Timucuan Ecological and Historic Preserve is named for the indigenous Timucua people who lived along northeast Florida’s waterways. Considered an ecological time capsule of Old Florida, the predominantly undeveloped salt-marsh preserve encompasses 46,000 acres of city, county, state, and federal land. Make your first stop the Timucuan Preserve Visitor Center at Fort Caroline National Memorial to get oriented and ask questions. Take time to tour the center’s exhibits to learn about the 6,000-year continuum of human occupation of the Lower St. Johns River Valley, as well as the estuarine salt-marsh environment dominating over 75 percent of the preserve.
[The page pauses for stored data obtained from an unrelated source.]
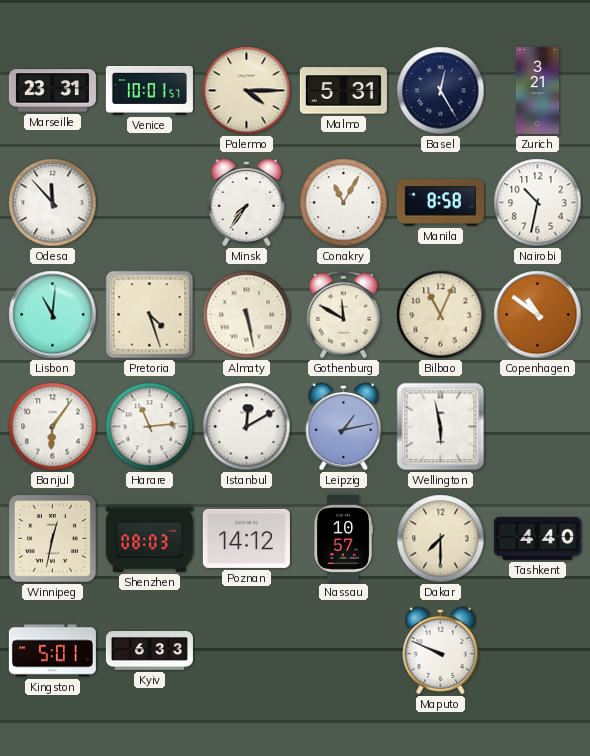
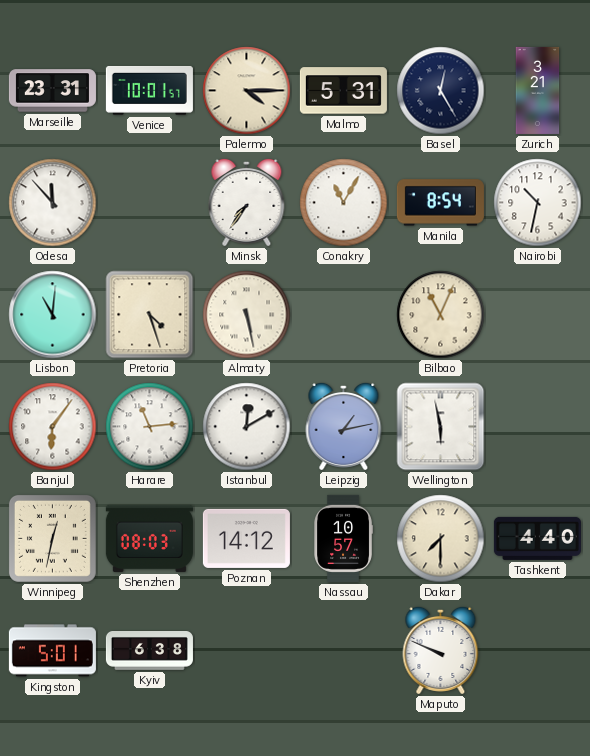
Manila: 8:58 -> 8:54
Gothenburg: 11:50 -> none
Copenhagen: 10:51 -> none
Kyiv: 6:33 -> 6:38
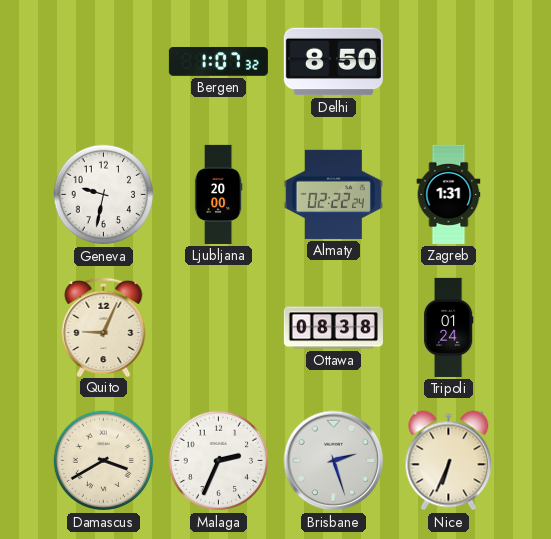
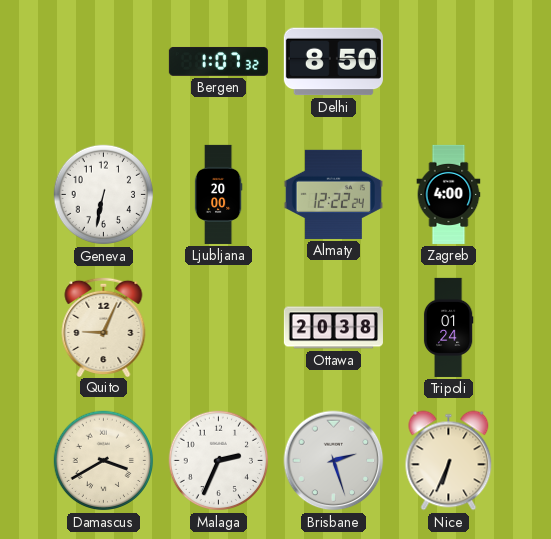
Geneva: 9:32 -> 6:32
Almaty: 02:22 -> 12:22
Zagreb: 1:31 -> 4:00
Ottawa: 08:38 -> 20:38
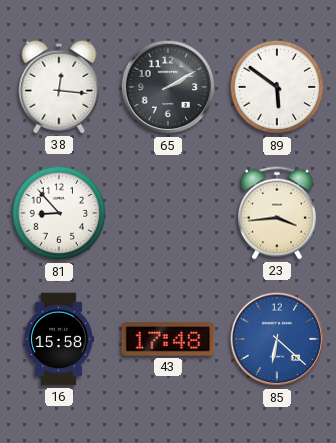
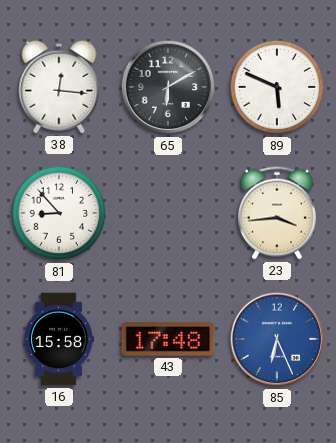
65: 2:10 -> 6:10
89: 5:51 -> 5:49
85: 6:22 -> 6:26
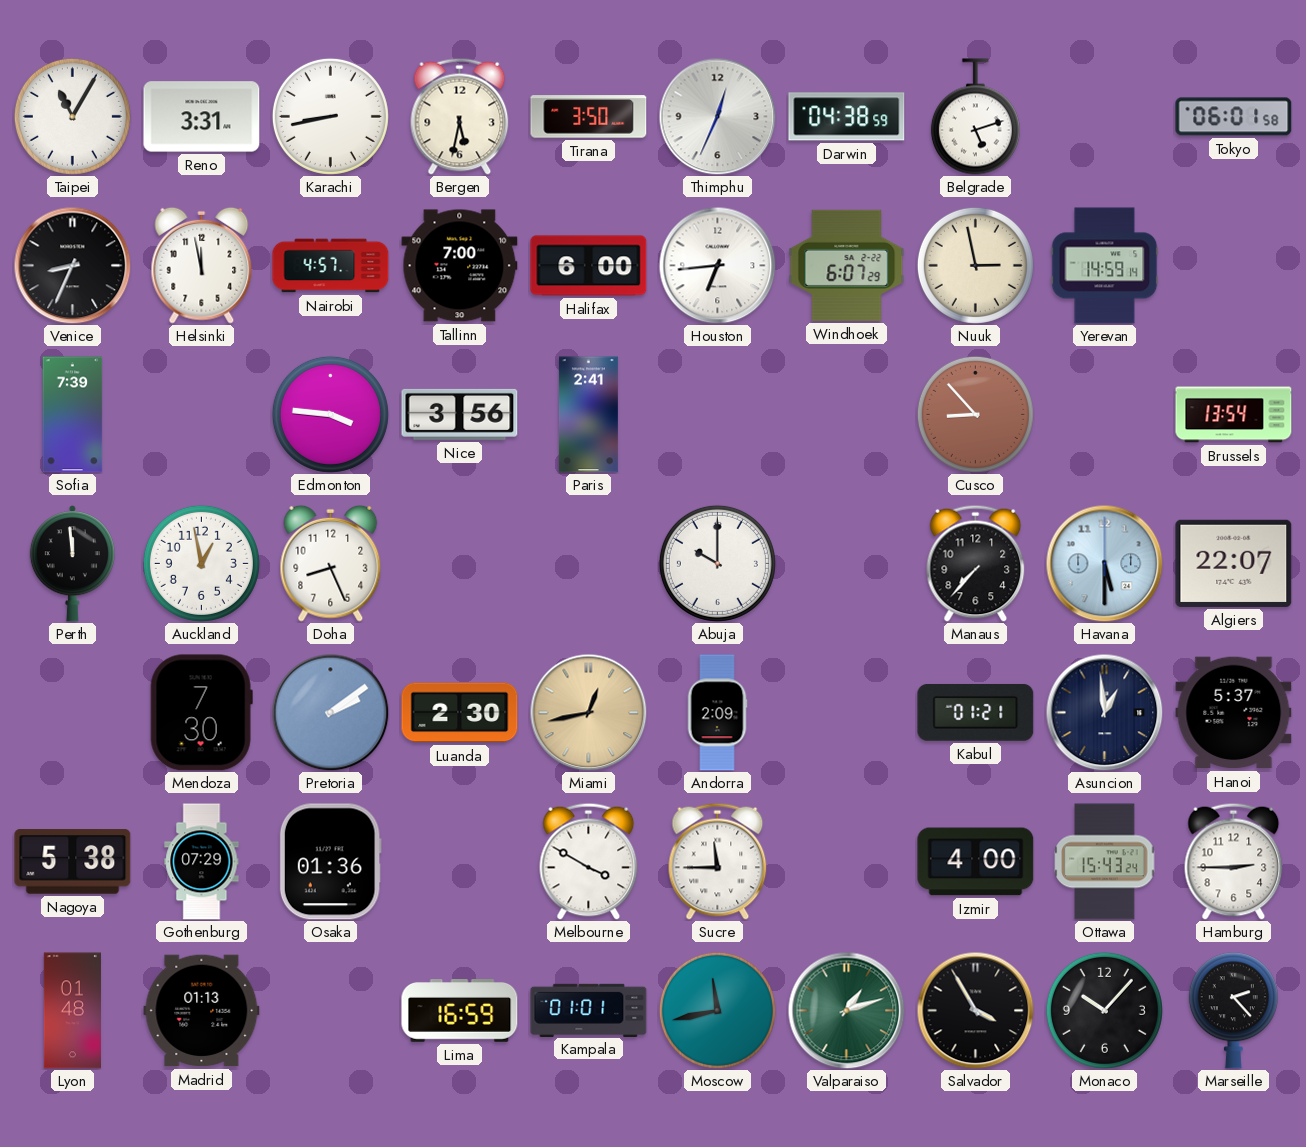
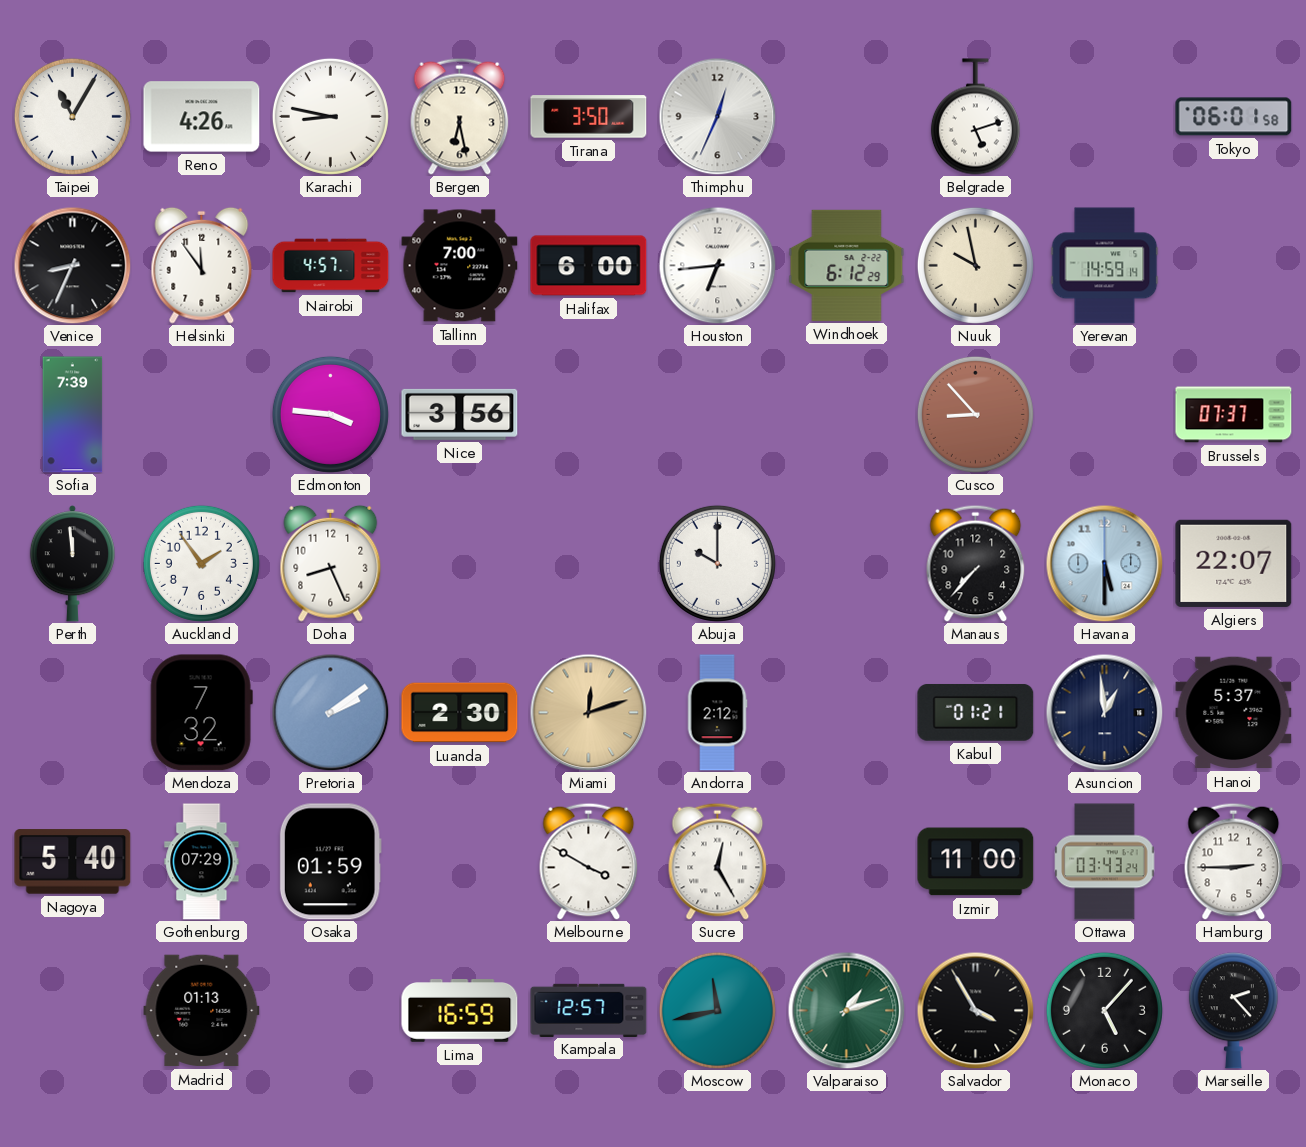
Reno: 3:31 -> 4:26
Karachi: 8:43 -> 8:47
Bergen: 5:32 -> 6:28
Darwin: 04:38 -> none
Helsinki: 11:58 -> 11:54
Windhoek: 6:07 -> 6:12
Nuuk: 2:58 -> 9:58
Paris: 2:41 -> none
Brussels: 13:54 -> 07:37
Auckland: 12:58 -> 1:54
Mendoza: 7:30 -> 7:32
Miami: 12:43 -> 12:12
Andorra: 2:09 -> 2:12
Nagoya: 5:38 -> 5:40
Osaka: 01:36 -> 01:59
Sucre: 11:45 -> 12:25
Izmir: 4:00 -> 11:00
Ottawa: 15:43 -> 03:43
Lyon: 01:48 -> none
Kampala: 01:01 -> 12:57
Monaco: 10:07 -> 5:07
Inside Tip: To visit the preserve’s Fort George Island Visitor Center, located in the historic 1928 Ribault Club, take the St. Johns River Ferry between Mayport Village and Fort George Island. The 2.5-mile ride takes five minutes (about 40 minutes faster than driving), and dolphin sightings are common.
When to Go: Mid-October to April is peak season due to cooler temperatures and fewer biting insects. May to September is the best time to visit the Kingsley Plantation's living history garden (which grows rare Sea Island cotton and indigo plants) and to view American bald eagles, songbirds such as the painted bunting, and colorful wading birds, including the pink-hued roseate spoonbill.
Must Dos: Walk the four trails of the Theodore Roosevelt Area located near the Fort Caroline National Memorial. The trails offer a glimpse of Old Florida: uncut first-growth trees, pristine salt marshes and tidal creeks, and Native American shell mounds dating back thousands of years.
Did You Know? The preserve includes the 8.5-acre sand dune (known locally as NaNa) at historic American Beach. Located on Amelia Island, the beach was established as an African American resort community in 1935 by the Afro-American Life Insurance Company. Before passage of the Civil Rights Act in 1964, African Americans were denied access to most public beaches in Florida.
Photograph by Matt Moyer, National Geographic Travel
Amelia Island State Park
Amelia Island State Park in the Jacksonville area protects 200 acres of original Florida wilderness on the southern tip of Amelia Island. The day-use park is one of the seven Talbot Islands State Parks. Spend the day hiking or biking through the coastal maritime forest, kayaking in the salt marshes, and beachcombing for shark’s teeth and shells. Inside Tip: This is the only Florida state park where you can ride horses on the beach. Advance reservations are required. Contact Kelly Seahorse Ranch for information and rates.
Pumpkin Hill Creek Preserve State Park
Pumpkin Hill Creek Preserve State Park (another of the Talbot Islands State Parks) is within the Jacksonville city limits yet seems a world away. The park’s more than 4,000 acres of protected coastal uplands include meadows, marshes, maritime forests, creeks, and five miles of multiuse hiking, biking, and equestrian trails. And Pumpkin Hill is a favorite spot for geocaching—high-scavenger hunting with any GPS-enabled smartphone or other handheld device. Over 40 caches, or containers, are hidden in the park. Inside Tip: Prescribed burns to help reduce wildfire risk and restore the natural ecosystems can cause temporary trail closures. Check the park website for updates.
Kathryn Abbey Hanna Park
Oceanfront Kathryn Abbey Hanna Park, known simply as Hanna Park, is part of the expansive Jacksonville urban park system. The 450-acre park includes roughly 20 miles of hiking and biking trails, nearly two miles of beach, and the Poles (named for the submerged pole border between Mayport Naval Station and Hanna Park), one of northeast Florida’s top surf spots. Inside Tip: Drive around the naval station (about ten minutes via A1A) to Singleton’s Seafood Shack for lunch or dinner. The dockside fish camp in Mayport Village (4728 Ocean St., Atlantic Beach, Florida, 32233; +1 904 246 4442) serves fresh-off-the-boat seafood platters, plus clam chowder, hush puppies, conch fritters, and more. Fried everything is the specialty, but any seafood can be prepared blackened, steamed, or grilled.